ANAMBASPOST.COM — Meninggalnya seniman Suyadi atau Pak Raden pada Jumat (30/10/2015) malam mengejutkan banyak pihak. Masih ingat di benak bagaimana Pak Raden berjuang mencari biaya pengobatan penyakitnya. Salah satunya dengan menjual karya lukisannya kepada Joko Widodo.
Dengan menggunakan kursi roda, Pak Raden menyambangi Balai Kota, Jumat (13/9/2013) lalu. Ia berniat menjual lukisannya seharga Rp 60 juta kepada Jokowi yang saat itu masih menjadi Gubernur DKI Jakarta.
Seniman yang dikenal dengan perannya sebagai tokoh berkumis lebat itu harus memendam kekecewaan. Pasalnya, ia tak bisa bertemu Jokowi yang kala itu sedang mengunjungi Pasar Blok G Tanah Abang, Jakarta Pusat. (Baca: Karya Pak Raden Melegenda tetapi Kondisi Ekonominya Morat-marit )
Kedatangan Pak Raden akhirnya diterima oleh Basuki Tjahaja Purnama (Ahok) yang saat itu masih menjabat sebagai Wakil Gubernur DKI Jakarta.
“(Membuat lukisan) itu membutuhkan biaya, waktu, dan tenaga.
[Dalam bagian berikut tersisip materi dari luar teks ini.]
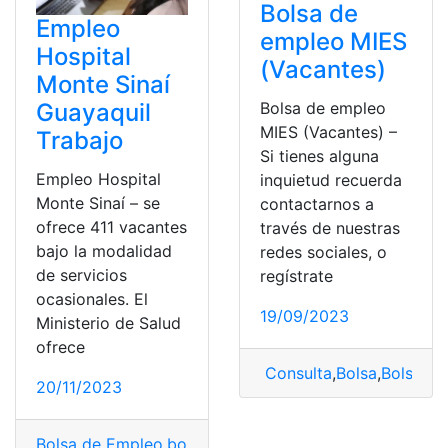
Bolsa de
Empleo
empleo MIES
Hospital
(Vacantes)
Monte Sinaí
Guayaquil
Bolsa de empleo
MIES (Vacantes) –
Trabajo
Si tienes alguna
Empleo Hospital
inquietud recuerda
Monte Sinaí – se
contactarnos a
ofrece 411 vacantes
través de nuestras
bajo la modalidad
redes sociales, o
de servicios
regístrate
ocasionales. El
19/09/2023
Ministerio de Salud
ofrece
Consulta
,
Bolsa
,
Bolsa d
20/11/2023
Bolsa de Empleo
,
bolsa empleo
,
Empleo
,
empleo públic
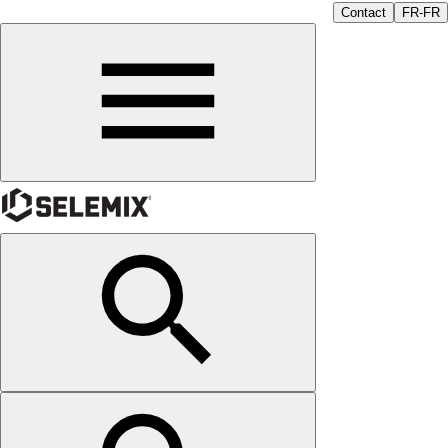
Contact
FR-FR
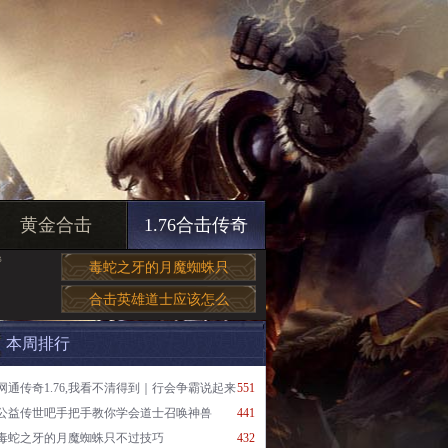
黄金合击
1.76合击传奇
帮
毒蛇之牙的月魔蜘蛛只
合击英雄道士应该怎么
本周排行
网通传奇1.76,我看不清得到｜行会争霸说起来
551
公益传世吧手把手教你学会道士召唤神兽
441
毒蛇之牙的月魔蜘蛛只不过技巧
432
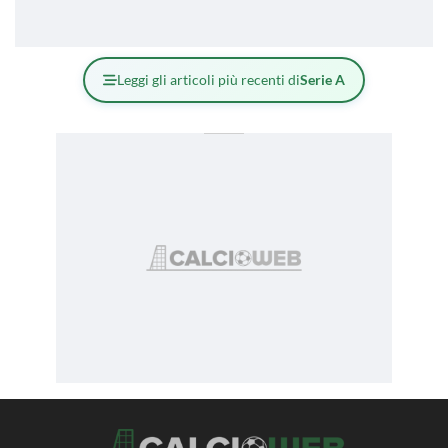
Leggi gli articoli più recenti di
Serie A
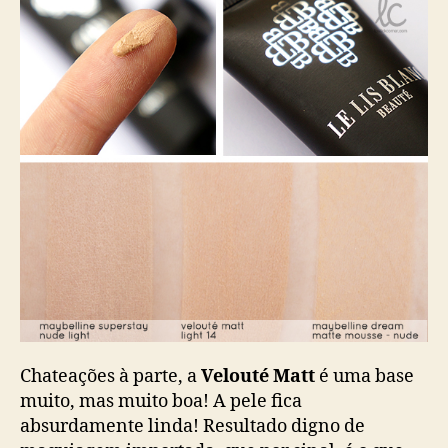
Chateações à parte, a
Velouté Matt
é uma base
muito, mas muito boa! A pele fica
absurdamente linda! Resultado digno de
Kalau lukisan ini laku, saya gunakan untuk berobat kaki saya,” kata Pak Raden di Balai Kota saat itu. (Baca: Ini Lukisan Terakhir Mendiang Pak Raden yang Belum Selesai)
Tolak tawaran Ahok
Basuki kemudian menawarkan Pak Raden untuk menjual lukisan berjudul “Perang Kembang” itu ke Direktorat Pariwisata Kementerian Pariwisata dan Perekonomian Kreatif (kini Kementerian Pariwisata). Pak Raden menolak penawaran Basuki.
Pasalnya, menurut Pak Raden, Jokowi mewakili sosok kesatria seperti yang ia lukiskan dengan cat minyak di atas kanvas berukuran 90 x 40 cm tersebut sehingga ia hanya ingin Jokowi yang membeli lukisannya.
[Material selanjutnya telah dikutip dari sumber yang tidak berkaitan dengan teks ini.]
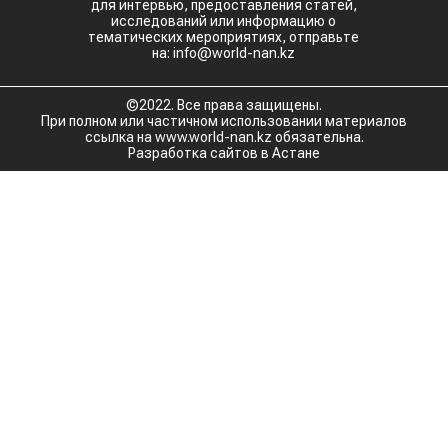
для интервью, предоставления статей,
исследований или информацию о
тематических мероприятиях, отправьте
на: info@world-nan.kz
©2022. Все права защищены.
При полном или частичном использовании материалов
ссылка на www.world-nan.kz обязательна.
Разработка сайтов в Астане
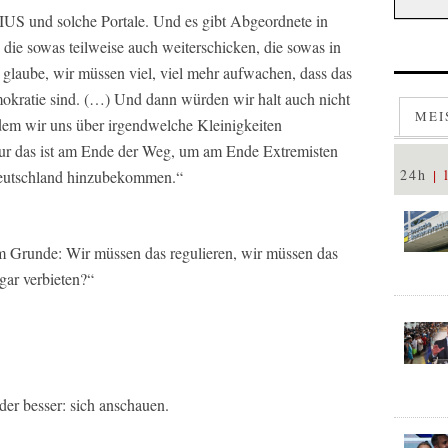
US und solche Portale. Und es gibt Abgeordnete in
, die sowas teilweise auch weiterschicken, die sowas in
laube, wir müssen viel, viel mehr aufwachen, dass das
okratie sind. (…) Und dann würden wir halt auch nicht
MEI
dem wir uns über irgendwelche Kleinigkeiten
 nur das ist am Ende der Weg, um am Ende Extremisten
24h
 Deutschland hinzubekommen.“
 im Grunde: Wir müssen das regulieren, wir müssen das
gar verbieten?“
der besser: sich anschauen.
Lukisan berjudul “Perang Kembang” yang dijual kepada Jokowi itu berkisah tentang perlawanan kesatria melawan raksasa. Dalam pementasan wayang orang dan wayang kulit gaya Surakarta, adegan “Perang Kembang” selalu ditampilkan dan menjadi adegan favorit bagi penonton karena indah, seru, dan menghibur. (Baca: Pak Ogah Terpukul Kehilangan Pak Raden)
Ingin terbitkan buku
Selain uangnya akan dipergunakan untuk biaya berobat, Pak Raden berencana menggunakan uang hasil penjualan lukisannya untuk menerbitkan tiga buku anak-anak tentang pewayangan. Buku pertama berisi pengenalan wayang orang kepada anak-anak melalui anak perempuan yang bernama Suti.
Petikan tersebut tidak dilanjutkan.